======== Available data ========

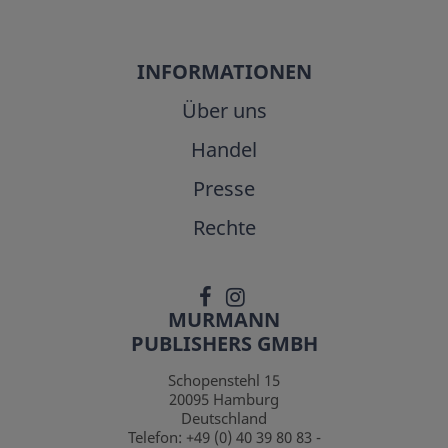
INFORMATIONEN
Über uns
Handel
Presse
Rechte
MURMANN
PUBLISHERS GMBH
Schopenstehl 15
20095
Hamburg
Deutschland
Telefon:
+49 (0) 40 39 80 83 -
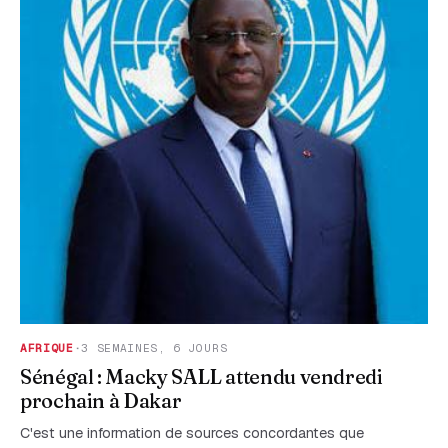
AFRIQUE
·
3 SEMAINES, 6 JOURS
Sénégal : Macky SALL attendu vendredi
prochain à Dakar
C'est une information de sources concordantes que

========
======== Available data ========

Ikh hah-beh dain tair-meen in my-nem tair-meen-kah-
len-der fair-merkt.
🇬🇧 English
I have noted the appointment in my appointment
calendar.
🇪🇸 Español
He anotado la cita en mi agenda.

========

Of the lines above, copy only those from the one holding "INFORMATIONEN" to the one holding "C'est une information", both included, and exclude every image.

INFORMATIONEN
Über uns
Handel
Presse
Rechte
MURMANN
PUBLISHERS GMBH
Schopenstehl 15
20095
Hamburg
Deutschland
Telefon:
+49 (0) 40 39 80 83 -
AFRIQUE
·
3 SEMAINES, 6 JOURS
Sénégal : Macky SALL attendu vendredi
prochain à Dakar
C'est une information de sources concordantes que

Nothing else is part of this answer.